Called to the rescue by Kiev, the global crisis lender is under increasing pressure from all sides to give the green light to an aid programme, even as it risks its own credibility in doing so.
A team of IMF experts landed in Ukraine on Monday to launch discussions with the authorities, dissecting the economy’s problems and shaping an aid plan, even as the new government struggles with the threat of Russia in Crimea and says it needs “at least” US$15 billion.
An IMF loan does not appear to be imminent, but the expectation is heavy. On Sunday, finance ministers from the seven leading industrial powers – the G8 minus Russia – emphasised that the IMF is “best prepared” to lead a support programme for the country.
The United States, the country with the biggest voice in the IMF, has repeatedly said the IMF should be at the heart of any rescue programme.
Europe, also holding a strong voting position in the fund, has the same view.
“No member state will move without the IMF evaluating Ukraine’s financial needs,” a European source said on Monday.

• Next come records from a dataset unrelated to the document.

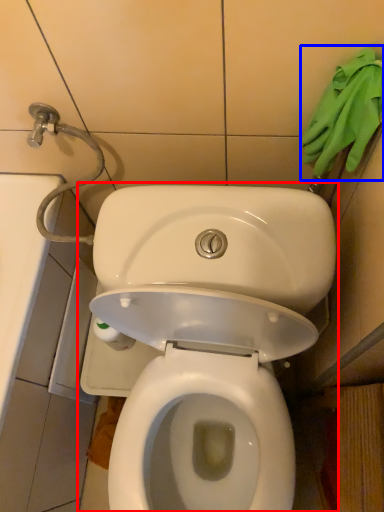 Question: Which of the following is the closest to the observer, toilet (highlighted by a red box) or material (highlighted by a blue box)?

Choices:
 (A) toilet
 (B) material

Answer: (A) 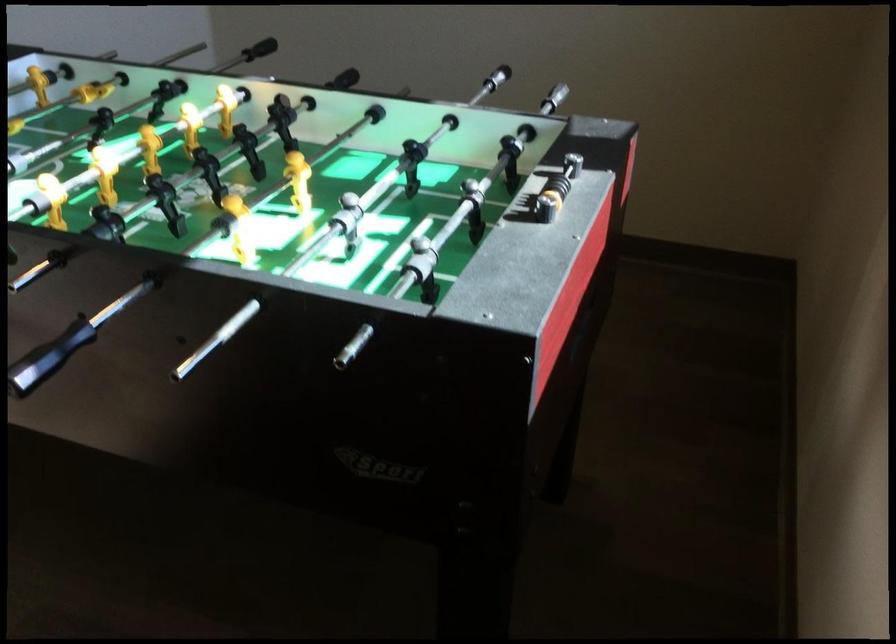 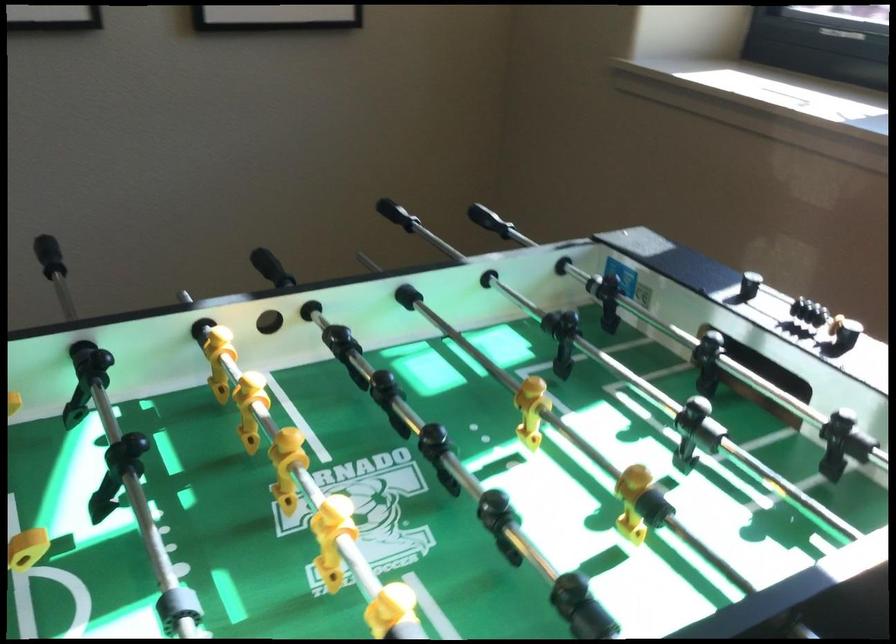 Find the pixel in the second image that matches (703,128) in the first image.

(397, 214) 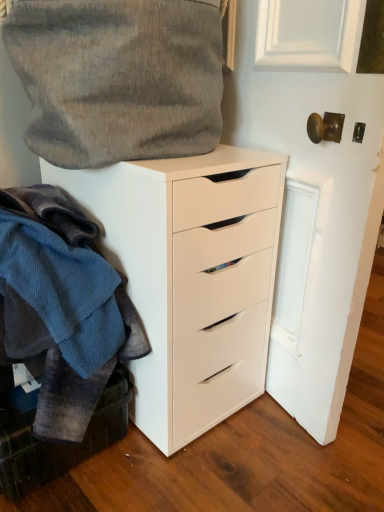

The IMF said last week it was ready to respond to an official Ukraine request for help, just days after a new government took power in Kiev following the ouster of pro-Russian president Viktor Yanukovych.
But the IMF also has its strict operating rules and it must be careful not to offend some member states that have reproached it for having at times given in to Western pressures.
Under its internal rules, the IMF can only lend to a borrower in exchange for implementing austerity policies and a “viable” plan that would take the country’s public finances to the point that it will be able to repay.
But such rules were partly abused as the IMF and Europe sought to rescue Greece in 2010 amid political pressure and panic in the euro zone.
In last year the IMF admitted that it had approved a Greek programme that its own experts could not assure was viable.
The parallel with Greece has its limits. The debt built up by Athens reached nearly 143 per cent of the size of its economy in 2010, while Ukraine’s debt is less than 45 per cent of GDP, according to IMF data.
But some are still worried about the IMF giving in to pressure from its most powerful shareholders to bail out Ukraine.
“The fund must preserve its credibility and prevent itself from bending its own rules. The fund cannot afford to be seen as a political tool” of the Americans and Europeans, said Paulo Nogueira Batista, who represents Brazil and 10 other countries on the IMF executive board but said he was speaking for himself.
Moreover, Ukraine does not have a strong record with the IMF. It already has to repay US$4.5 billion before the end of next year, and a past aid program was halted after it backtracked on some promised reforms.
With the authorities in Kiev new in their jobs and the government still fragile, the same worries remain about how they will adhere to a new programme.
“The capability of Ukraine’s government to implement such a programme is, of course, a matter of everybody’s concern,” an IMF source said.
The IMF would not comment on questions about pressures on it for a Ukraine programme, but referred back to a spokesman’s insistence last week that it would deal with Ukraine with independence.
But internally, IMF sources acknowledge “huge” pressure to act on Ukraine.
Under mounting pressure, IMF Managing Director Christine Lagarde on Friday stressed the need to move calmly, saying there was no need to “panic” in rushing into a programme.
“We need to rely on facts,” she said.
According to former IMF official Desmond Lachlan, Western powers need to dig into their own pockets if they want to quickly help Ukraine.
“If the West wants to give money to Ukraine, it should come bilaterally from the main players. But the IMF would have to negotiate a proper programme,” he said.